Your Sources are in an exclusive subtype relationship. Every Source is of exactly one subtype, where the subtypes are structurally different.

This broadly falls under patterns for "relational inheritance", which is the term you will want to google if you want more info. Also see:

How can you represent inheritance in a database?

Subclassing in relational database

How to do Inheritance Modeling in Relational Databases?

As you will see from those links, there are several patterns for transforming objects with subtypes into relational facts*. Choosing between them depends on your exact requirements, but here is one that is both extensible and well structured, and which I would typically consider my "default" choice (identity columns and clustering choices omitted since those are contingent).

create table Sources
(
   sourceId int not null unique,
   sourceType int not null,
   constraint pk_soruces primary key (sourceId, sourceType),
   constraint ck_sources_type check (sourceType in (1, 2, 3))
);

create table Type1Sources
(
   sourceId int not null unique,
   sourceType int not null constraint df_type1sources_type default (1),      
   constraint pk_type1sources primary key (sourceId, sourceType),
   constraint fk_type1sources_sources foreign key (sourceId, sourceType) references Sources,
   constraint ck_type1sources_areType1 check (sourceType = 1)
);

-- create table Type2Sources (...);
-- create tabel Type3Sources (...);

Notice that in Sources the sourceId is unique by itself, but in order to ensure two different subtypes can't refer to the same sourceId, we also add a sourceType attribute.

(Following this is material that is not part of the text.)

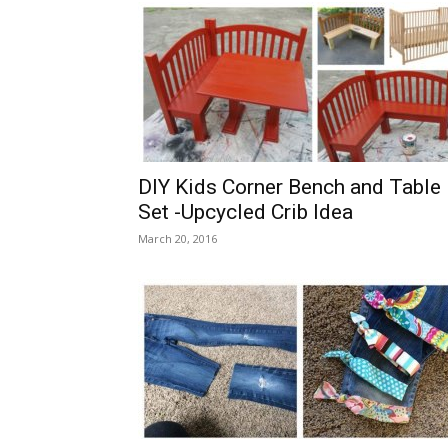
DIY Kids Corner Bench and Table
Set -Upcycled Crib Idea
March 20, 2016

We then constrain each subtype table, such as Type1Sources, to exactly one sourceType attribute value with a check constraint, and create the foreign key to Sources on the combination {sourceId, sourceType}.

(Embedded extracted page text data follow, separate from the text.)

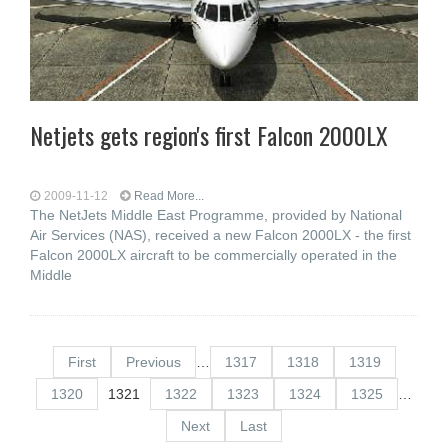
Netjets gets region's first Falcon 2000LX
2009-11-12
Read More...
The NetJets Middle East Programme, provided by National
Air Services (NAS), received a new Falcon 2000LX - the first
Falcon 2000LX aircraft to be commercially operated in the
Middle
First
Previous
…
1317
1318
1319
1320
1321
1322
1323
1324
1325
…
Next
Last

In my example I have a check constraint on Sources.sourceType that allows up to three subtype tables to be created. You can of course add more if needed.

Now that your Sources are represented, all we need to do is create an Issues table, and ensure that every Issue is associated with exactly one Source:

create table Issues
(
   issueId int not null,
   sourceId int not null,
   sourceType int not null,
   constraint pk_Issues primary key (issueId),
   constraint fk_Issues_Sources foreign key (sourceId, sourceType) references Sources
);

Here I have included the sourceType column on the Issues table, but this is not logically necessary: you could always just join from Issues to Sources on sourceId alone, and get the sourceType that way. Recall that sourceId is unique on Sources, so we can create a foreign key from Issues to Sources on just the sourceId column if we want.

The reason why I have included sourceType on Issues in this example is that it lets me quickly (ie, without a join) determine the type of source that created the issue.

Whether you choose to do that or not really just depends on whether you want to store the common attributes for all of the different SourceTypes in the Sources table, or whether you want to replicate those common attributes to each of the subtype tables and have the Sources table acting merely as a constraint structure to ensure data integrity. In the former case you will always be joining Issues to Sources if you need those attributes, so there's less incentive to put the sourceType on the Issues table.


* Rows in a database don't represent "entities", they represent "true propositions about your universe of discourse", aka "facts you care about". Hence the "impedance mismatch" between object models and relational models.

allmhuran
  • 4,154
  • 1
  • 8
  • 27